- Saved data entries -
====

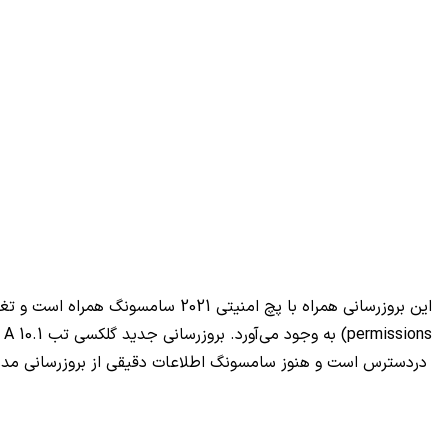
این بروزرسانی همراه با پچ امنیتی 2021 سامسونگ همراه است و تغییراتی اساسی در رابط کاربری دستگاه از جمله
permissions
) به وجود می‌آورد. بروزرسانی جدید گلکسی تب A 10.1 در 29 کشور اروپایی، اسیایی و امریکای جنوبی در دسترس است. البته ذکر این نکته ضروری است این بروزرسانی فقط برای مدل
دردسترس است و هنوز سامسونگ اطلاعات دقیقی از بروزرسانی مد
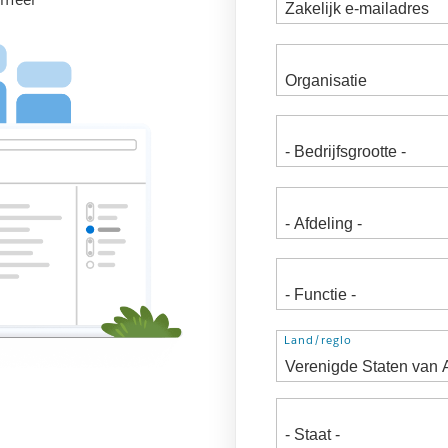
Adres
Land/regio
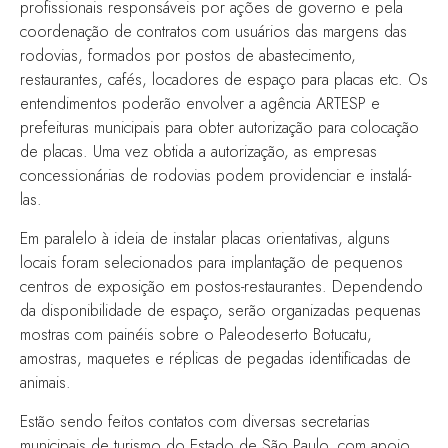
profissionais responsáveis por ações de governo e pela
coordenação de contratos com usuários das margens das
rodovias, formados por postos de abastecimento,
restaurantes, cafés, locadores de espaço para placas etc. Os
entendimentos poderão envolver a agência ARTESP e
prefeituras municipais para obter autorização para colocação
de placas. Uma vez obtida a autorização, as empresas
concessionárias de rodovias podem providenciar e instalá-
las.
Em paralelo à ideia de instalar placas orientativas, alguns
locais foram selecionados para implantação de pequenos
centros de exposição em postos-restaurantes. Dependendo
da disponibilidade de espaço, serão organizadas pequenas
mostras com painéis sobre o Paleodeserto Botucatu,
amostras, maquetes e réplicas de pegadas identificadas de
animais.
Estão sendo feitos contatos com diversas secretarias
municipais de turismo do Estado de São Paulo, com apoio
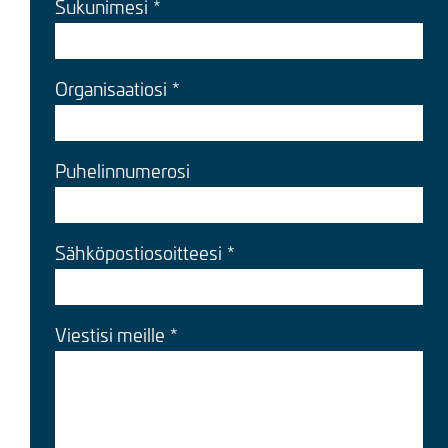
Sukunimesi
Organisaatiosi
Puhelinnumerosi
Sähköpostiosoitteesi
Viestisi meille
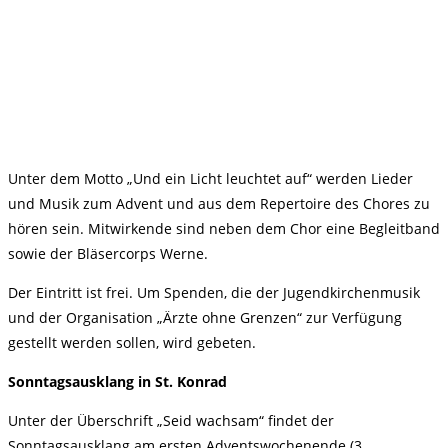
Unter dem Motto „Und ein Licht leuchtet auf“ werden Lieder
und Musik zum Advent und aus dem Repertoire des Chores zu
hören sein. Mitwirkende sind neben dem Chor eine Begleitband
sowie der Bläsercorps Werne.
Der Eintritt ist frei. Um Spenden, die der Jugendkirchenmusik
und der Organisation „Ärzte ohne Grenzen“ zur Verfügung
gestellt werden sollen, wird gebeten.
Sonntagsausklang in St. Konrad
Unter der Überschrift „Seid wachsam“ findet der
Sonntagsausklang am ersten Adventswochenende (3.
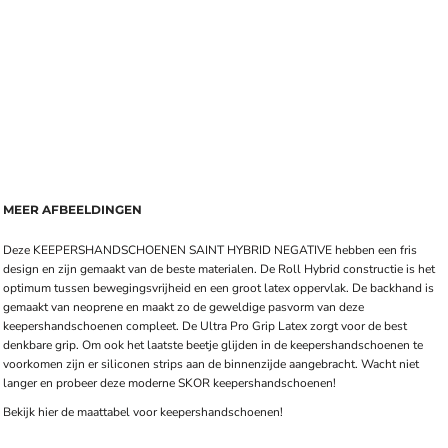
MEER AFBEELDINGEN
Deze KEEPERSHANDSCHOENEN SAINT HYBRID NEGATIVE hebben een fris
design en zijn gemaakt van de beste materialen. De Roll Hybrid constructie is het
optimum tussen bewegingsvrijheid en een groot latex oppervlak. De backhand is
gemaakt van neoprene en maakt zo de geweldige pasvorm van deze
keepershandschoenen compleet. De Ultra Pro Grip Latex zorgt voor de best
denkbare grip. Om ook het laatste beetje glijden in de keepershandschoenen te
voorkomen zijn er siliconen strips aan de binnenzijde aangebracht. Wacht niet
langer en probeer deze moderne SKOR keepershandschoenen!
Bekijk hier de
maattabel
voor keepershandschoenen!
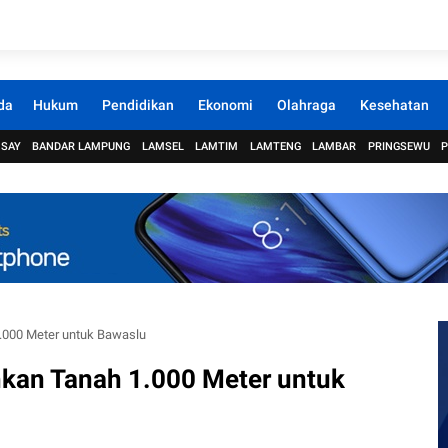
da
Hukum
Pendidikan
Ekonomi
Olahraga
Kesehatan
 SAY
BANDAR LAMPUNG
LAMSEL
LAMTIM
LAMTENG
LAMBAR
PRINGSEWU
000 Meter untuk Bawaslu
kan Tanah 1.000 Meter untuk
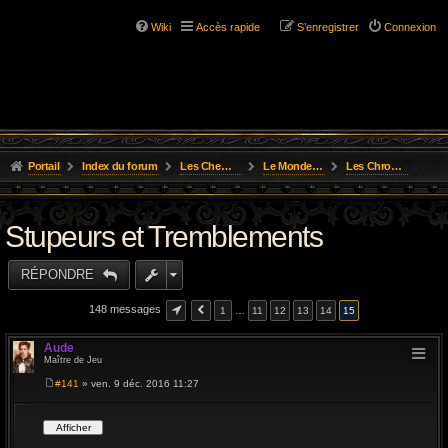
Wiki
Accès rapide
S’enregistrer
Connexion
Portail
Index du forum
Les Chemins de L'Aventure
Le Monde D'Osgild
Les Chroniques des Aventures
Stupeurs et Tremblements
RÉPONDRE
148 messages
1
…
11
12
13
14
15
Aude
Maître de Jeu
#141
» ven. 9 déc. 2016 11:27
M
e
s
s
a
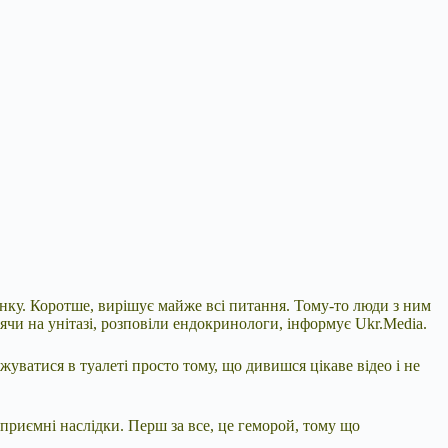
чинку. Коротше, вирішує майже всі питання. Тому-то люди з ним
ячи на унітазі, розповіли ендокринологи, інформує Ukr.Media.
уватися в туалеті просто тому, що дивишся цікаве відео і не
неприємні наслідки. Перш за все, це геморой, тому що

====

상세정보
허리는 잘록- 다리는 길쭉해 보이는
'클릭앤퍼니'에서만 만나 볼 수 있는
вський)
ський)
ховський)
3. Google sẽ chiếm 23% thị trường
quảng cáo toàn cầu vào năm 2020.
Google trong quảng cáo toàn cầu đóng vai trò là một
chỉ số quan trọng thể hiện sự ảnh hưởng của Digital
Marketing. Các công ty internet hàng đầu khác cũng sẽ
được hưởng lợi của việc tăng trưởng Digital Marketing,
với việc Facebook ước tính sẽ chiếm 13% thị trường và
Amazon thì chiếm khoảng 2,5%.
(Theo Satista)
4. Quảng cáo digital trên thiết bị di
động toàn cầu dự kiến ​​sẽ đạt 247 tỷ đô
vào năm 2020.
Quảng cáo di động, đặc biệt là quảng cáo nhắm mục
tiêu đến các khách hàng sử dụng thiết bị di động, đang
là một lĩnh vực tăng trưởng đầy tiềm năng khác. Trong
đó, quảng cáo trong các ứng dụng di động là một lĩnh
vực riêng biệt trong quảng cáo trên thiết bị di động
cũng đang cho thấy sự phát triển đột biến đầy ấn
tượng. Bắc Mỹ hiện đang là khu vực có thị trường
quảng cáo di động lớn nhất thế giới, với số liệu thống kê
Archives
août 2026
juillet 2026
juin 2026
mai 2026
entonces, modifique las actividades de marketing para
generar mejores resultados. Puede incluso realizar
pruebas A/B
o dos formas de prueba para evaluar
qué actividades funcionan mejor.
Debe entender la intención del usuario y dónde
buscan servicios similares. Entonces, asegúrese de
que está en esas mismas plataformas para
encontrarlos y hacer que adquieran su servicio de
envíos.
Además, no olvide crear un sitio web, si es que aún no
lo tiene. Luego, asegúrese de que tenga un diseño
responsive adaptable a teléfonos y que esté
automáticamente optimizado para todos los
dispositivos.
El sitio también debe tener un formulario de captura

====

- Your instructions -
If a line in the records above holds the string "hưởng", copy it.

- Task solution -
chỉ số quan trọng thể hiện sự ảnh hưởng của Digital
được hưởng lợi của việc tăng trưởng Digital Marketing,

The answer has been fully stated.